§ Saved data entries
=== Section Start ===

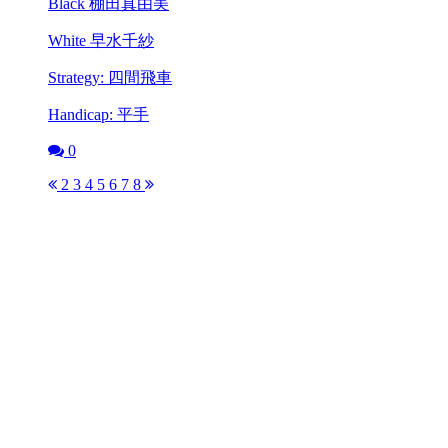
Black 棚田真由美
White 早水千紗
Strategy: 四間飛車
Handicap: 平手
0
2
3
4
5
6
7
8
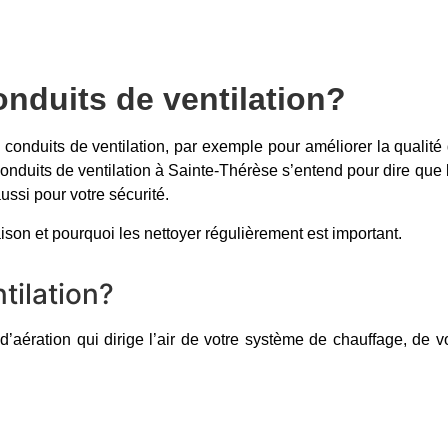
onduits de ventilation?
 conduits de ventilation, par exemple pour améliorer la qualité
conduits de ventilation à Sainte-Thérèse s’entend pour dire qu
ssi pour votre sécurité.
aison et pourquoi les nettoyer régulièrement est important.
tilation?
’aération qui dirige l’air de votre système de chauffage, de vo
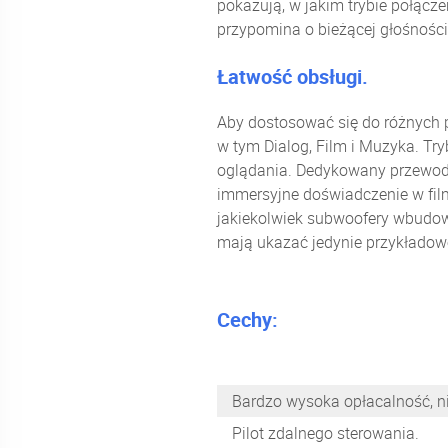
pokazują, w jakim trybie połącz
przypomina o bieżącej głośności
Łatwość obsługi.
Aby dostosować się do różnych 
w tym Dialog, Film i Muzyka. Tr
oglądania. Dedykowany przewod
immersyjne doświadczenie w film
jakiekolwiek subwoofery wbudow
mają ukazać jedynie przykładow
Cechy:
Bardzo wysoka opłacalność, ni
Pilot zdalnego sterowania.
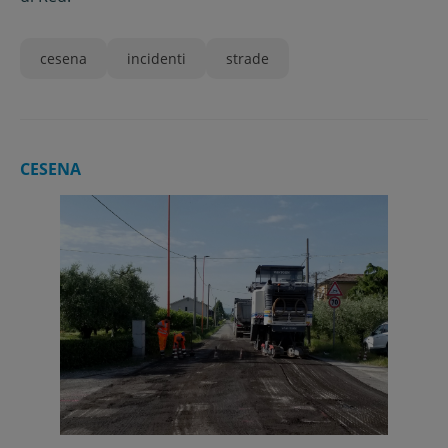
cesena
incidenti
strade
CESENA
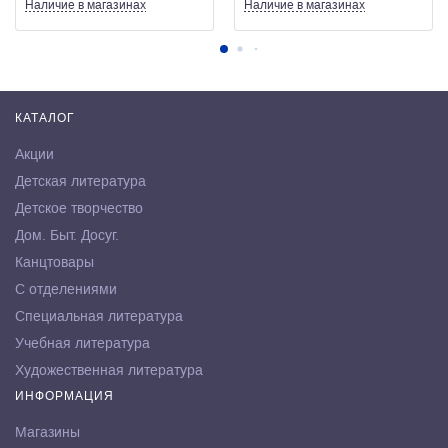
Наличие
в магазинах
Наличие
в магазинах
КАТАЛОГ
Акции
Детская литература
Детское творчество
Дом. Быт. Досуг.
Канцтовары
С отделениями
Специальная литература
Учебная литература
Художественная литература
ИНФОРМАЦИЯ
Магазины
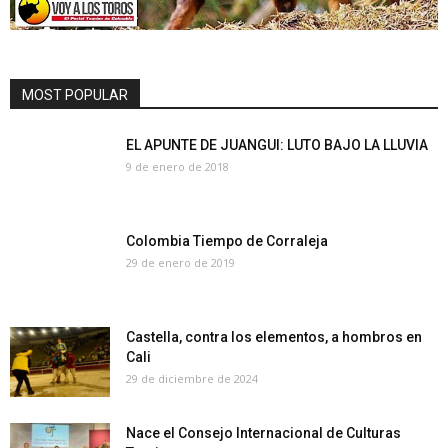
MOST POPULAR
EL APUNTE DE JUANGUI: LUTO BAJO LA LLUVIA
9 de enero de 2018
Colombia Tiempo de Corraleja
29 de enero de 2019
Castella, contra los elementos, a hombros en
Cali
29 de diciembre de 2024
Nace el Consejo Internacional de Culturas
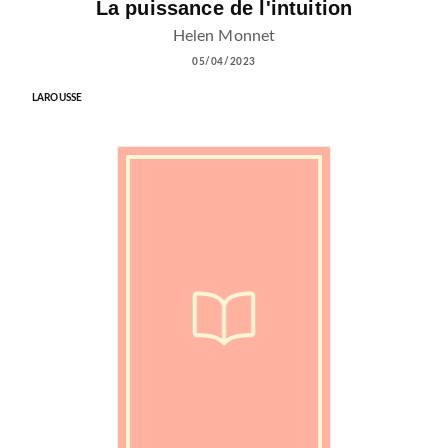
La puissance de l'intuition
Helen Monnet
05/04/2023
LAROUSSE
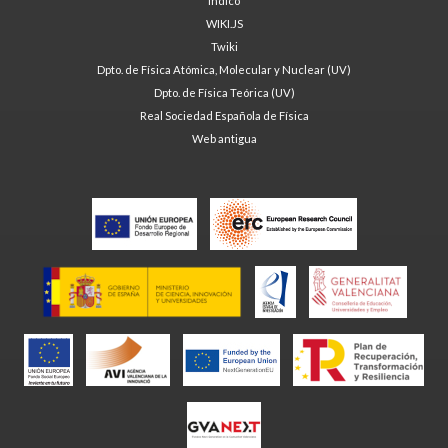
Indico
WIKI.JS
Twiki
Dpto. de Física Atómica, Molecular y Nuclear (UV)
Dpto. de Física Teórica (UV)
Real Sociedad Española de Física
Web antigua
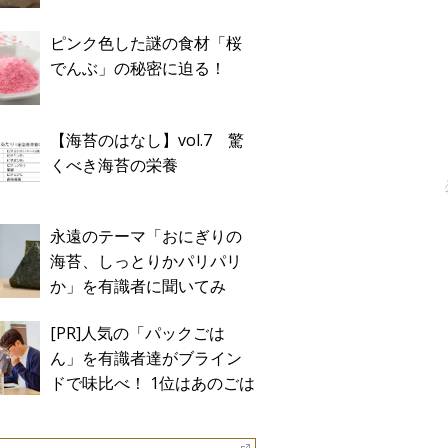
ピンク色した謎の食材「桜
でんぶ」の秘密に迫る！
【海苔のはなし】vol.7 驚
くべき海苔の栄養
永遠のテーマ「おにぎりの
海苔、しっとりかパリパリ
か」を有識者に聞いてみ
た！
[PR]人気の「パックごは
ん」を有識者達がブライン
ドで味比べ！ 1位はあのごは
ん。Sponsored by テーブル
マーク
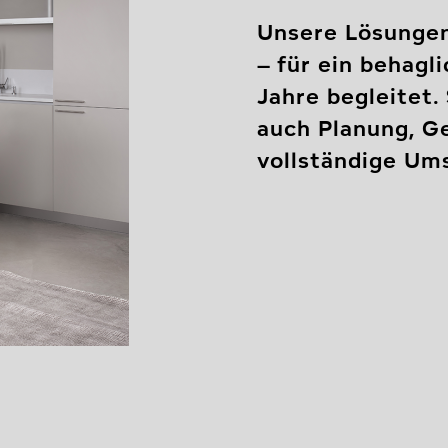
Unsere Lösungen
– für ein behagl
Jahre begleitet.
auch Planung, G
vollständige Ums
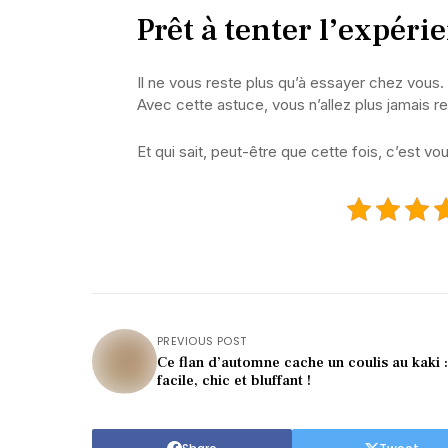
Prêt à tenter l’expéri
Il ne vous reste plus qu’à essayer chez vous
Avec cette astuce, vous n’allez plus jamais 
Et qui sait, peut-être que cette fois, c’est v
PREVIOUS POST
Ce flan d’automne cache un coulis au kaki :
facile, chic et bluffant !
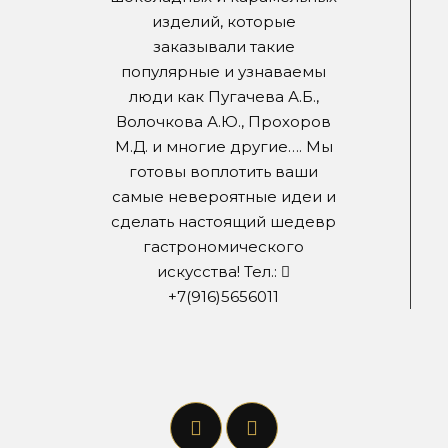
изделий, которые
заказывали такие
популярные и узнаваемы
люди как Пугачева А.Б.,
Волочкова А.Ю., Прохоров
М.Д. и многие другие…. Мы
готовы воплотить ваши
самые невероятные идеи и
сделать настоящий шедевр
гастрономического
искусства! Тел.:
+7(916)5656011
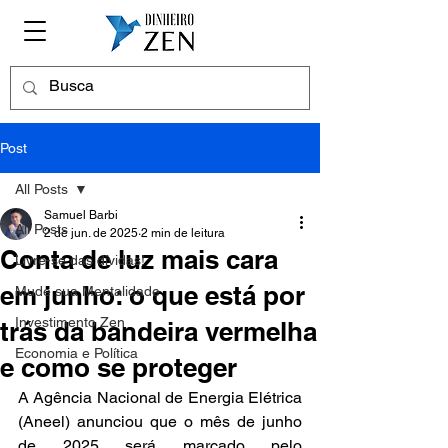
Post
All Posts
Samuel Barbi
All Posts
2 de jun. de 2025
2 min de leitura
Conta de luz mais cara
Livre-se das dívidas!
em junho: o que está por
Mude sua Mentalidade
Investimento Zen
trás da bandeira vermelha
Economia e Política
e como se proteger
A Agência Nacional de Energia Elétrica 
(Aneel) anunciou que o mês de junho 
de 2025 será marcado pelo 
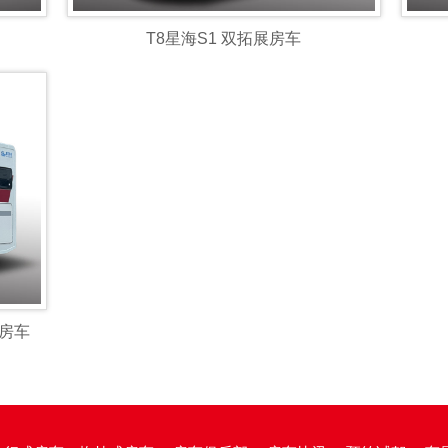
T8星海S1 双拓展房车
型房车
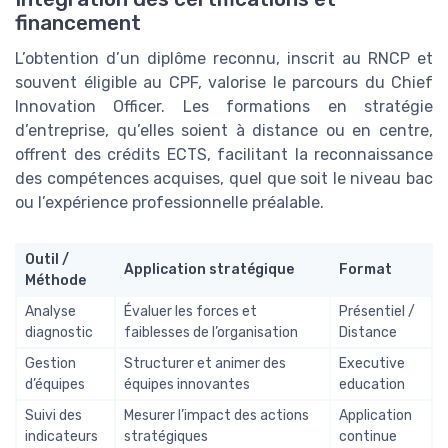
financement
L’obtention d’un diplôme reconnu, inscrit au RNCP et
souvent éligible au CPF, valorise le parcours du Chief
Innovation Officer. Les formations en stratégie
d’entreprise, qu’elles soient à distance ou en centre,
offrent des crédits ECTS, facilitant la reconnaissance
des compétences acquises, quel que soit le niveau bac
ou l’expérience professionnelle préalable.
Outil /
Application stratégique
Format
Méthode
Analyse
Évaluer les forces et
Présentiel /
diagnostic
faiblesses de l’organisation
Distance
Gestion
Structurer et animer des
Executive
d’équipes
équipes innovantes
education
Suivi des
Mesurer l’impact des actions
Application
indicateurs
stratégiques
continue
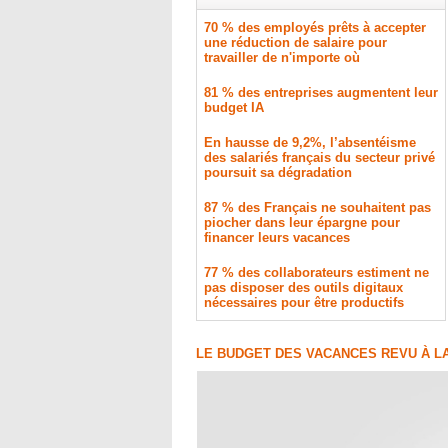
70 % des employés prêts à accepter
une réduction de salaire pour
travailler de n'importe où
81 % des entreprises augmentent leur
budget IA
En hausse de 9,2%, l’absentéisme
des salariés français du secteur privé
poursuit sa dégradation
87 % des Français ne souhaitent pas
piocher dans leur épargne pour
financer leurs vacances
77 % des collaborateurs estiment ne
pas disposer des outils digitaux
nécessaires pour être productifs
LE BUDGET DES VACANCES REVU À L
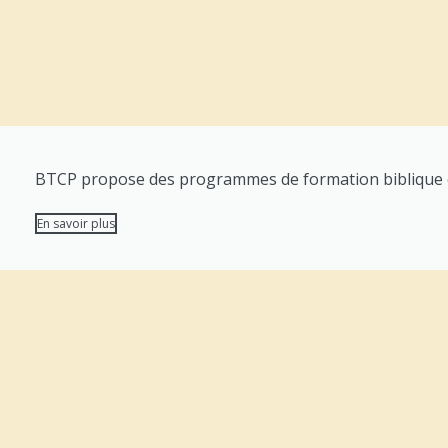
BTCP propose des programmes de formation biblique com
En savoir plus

=== Section End ===

§ What this task involves
Using the records above, return verbatim only the part that opens with the line containing "Il ne vous reste plus qu’à essayer chez vous" and closes with the line containing "Livre-se das dívidas!"; pictures stay out.

§ Solution for this problem
Il ne vous reste plus qu’à essayer chez vous
Avec cette astuce, vous n’allez plus jamais 
Et qui sait, peut-être que cette fois, c’est v
PREVIOUS POST
Ce flan d’automne cache un coulis au kaki :
facile, chic et bluffant !
изделий, которые
заказывали такие
популярные и узнаваемы
люди как Пугачева А.Б.,
Волочкова А.Ю., Прохоров
М.Д. и многие другие…. Мы
готовы воплотить ваши
самые невероятные идеи и
сделать настоящий шедевр
гастрономического
искусства! Тел.:
+7(916)5656011
Post
All Posts
Samuel Barbi
All Posts
2 de jun. de 2025
2 min de leitura
Conta de luz mais cara
Livre-se das dívidas!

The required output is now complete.